Le défi c'était de faire entrer et cohabiter dans un même espace douze élèves d'âges différents. Elle avait adoré y réfléchir. Et alors qu'elle installait les derniers matériels à une heure de l'arrivée des élèves, elle était fière de ce qu'elle avait fait.

La salle était immense. Une grande baie vitrée donnait sur une cour tout équipée en jeux pour les plus petits mais aussi en espaces pour les plus grands : un toboggan, un bac à sable, des jeux pour grimper, un terrain à la fois de football et de basket et une partie de cour avec des tables de bois sous un abri. Une grande clôture colorée et fermée surmontant un muret de parpaings les isolait du monde très efficacement.
Elle avait aménagé sa classe en pensant aux élèves qui préféraient rester à l'intérieur comme à ceux qui voulaient aller à l'extérieur. Elle avait trouvé un endroit parfait pour voir tout le monde.

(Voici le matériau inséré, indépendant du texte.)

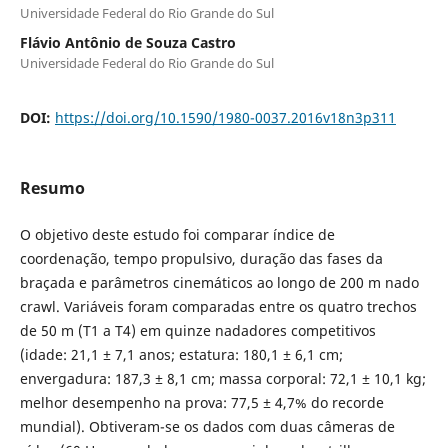
Universidade Federal do Rio Grande do Sul
Flávio Antônio de Souza Castro
Universidade Federal do Rio Grande do Sul
DOI:
https://doi.org/10.1590/1980-0037.2016v18n3p311
Resumo
O objetivo deste estudo foi comparar índice de
coordenação, tempo propulsivo, duração das fases da
braçada e parâmetros cinemáticos ao longo de 200 m nado
crawl. Variáveis foram comparadas entre os quatro trechos
de 50 m (T1 a T4) em quinze nadadores competitivos
(idade: 21,1 ± 7,1 anos; estatura: 180,1 ± 6,1 cm;
envergadura: 187,3 ± 8,1 cm; massa corporal: 72,1 ± 10,1 kg;
melhor desempenho na prova: 77,5 ± 4,7% do recorde
mundial). Obtiveram-se os dados com duas câmeras de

Près des baies vitrées, elle avait installé un coin bibliothèque avec poufs, chaises longues en mousse et coussins sur un grand tapis qui se prolongeait au-delà du coin jusqu'à un endroit spécifiquement fait pour le repos. Les meubles de rangement bas formaient une séparation naturelle avec le reste de la classe, pour un peu d'intimité en toute sécurité.
Un autre endroit était réservé au matériel d'écriture, de peinture, bref au stockage. C'est là aussi qu'il y avait des cloisons mobiles basses qui permettraient aux groupes d'être parfois séparés. Une table ronde basse occupait un coin, et deux rangées de tables plus ou moins hautes, un autre, face à un tableau blanc. Enfin, à côté des bureaux, trois ordinateurs flambants neufs trônaient fièrement. Un autre tableau blanc occupait le mur face à la baie vitrée et le bureau de Colette se trouvait sur le côté, à l'opposé des ordinateurs. La porte de la classe s'ouvrait en coulissant juste derrière elle. Et entre le bureau et les ordinateurs, un grand tapis fait de morceaux de puzzle dans une matière moelleuse faisait office de lieu de regroupement.

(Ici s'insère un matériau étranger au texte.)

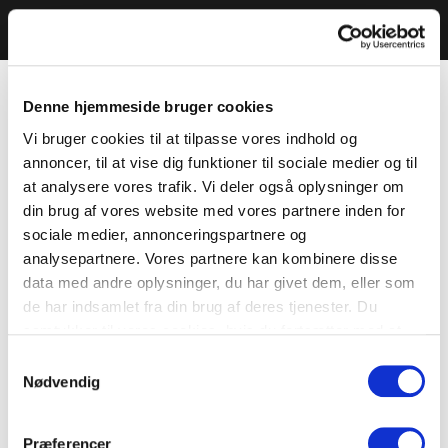
Denne hjemmeside bruger cookies
Vi bruger cookies til at tilpasse vores indhold og
annoncer, til at vise dig funktioner til sociale medier og til
at analysere vores trafik. Vi deler også oplysninger om
din brug af vores website med vores partnere inden for
sociale medier, annonceringspartnere og
analysepartnere. Vores partnere kan kombinere disse
data med andre oplysninger, du har givet dem, eller som
de har indsamlet fra din brug af deres tjenester. Du
samtykker til vores cookies, hvis du fortsætter med at
anvende vores hjemmeside.
Samtykkevalg
Nødvendig
Præferencer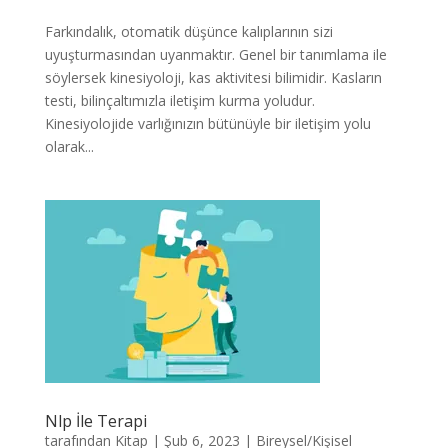
Farkındalık, otomatik düşünce kalıplarının sizi
uyuşturmasından uyanmaktır. Genel bir tanımlama ile
söylersek kinesiyoloji, kas aktivitesi bilimidir. Kasların
testi, bilinçaltımızla iletişim kurma yoludur.
Kinesiyolojide varlığınızın bütünüyle bir iletişim yolu
olarak...
Nlp İle Terapi
tarafından
Kitap
|
Şub 6, 2023
|
Bireysel/Kişisel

La nervosité commençait à tordre l'estomac de la jeune femme. Ses deux aides étaient arrivées et l'avaient aidé à mettre en place la classe et les activités de la matinée. L'une d'elle allait d'abord récupérer les repas des enfants et les stocker dans un grand réfrigérateur. Pour douze élèves, il n'avait hélas pas été possible d'ouvrir une cantine. Mais une grande salle avec des tables adaptées en faisait office et chacun apportait ses repas, ou alors certains rentraient manger chez eux. Son rôle serait ensuite d'aider à la surveillance notamment pendant les récréations, permettant à Colette d'être déchargée en partie.
L'autre femme était une ATSEM qui gèrerait exclusivement les enfants de trois à six ans, en particulier pour les heures de sieste ou pour certains ateliers lorsque Colette travaillerait avec un autre groupe.

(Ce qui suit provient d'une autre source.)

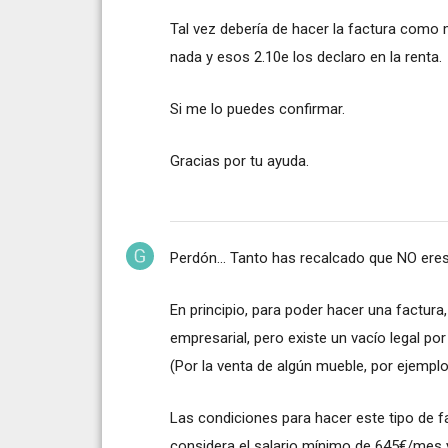
Tal vez debería de hacer la factura como 
nada y esos 2.10e los declaro en la renta.
Si me lo puedes confirmar.
Gracias por tu ayuda.
Perdón... Tanto has recalcado que NO eres
En principio, para poder hacer una factura
empresarial, pero existe un vacío legal po
(Por la venta de algún mueble, por ejemplo)
Las condiciones para hacer este tipo de 
considera el salario mínimo de 645€/mes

Le plus difficile avait été d'organiser un emploi du temps clair prenant en compte les besoins de chaque élève : les rythmes courts des plus jeunes et leur besoin d'attention, sans négliger les apprentissages des plus grands. Elle avait dû ruser en mettant en place des ateliers entre élèves des mêmes cycles afin que les plus avancés révisent des notions nécessaires à leurs futurs apprentissages tout en aidant les plus jeunes à les acquérir.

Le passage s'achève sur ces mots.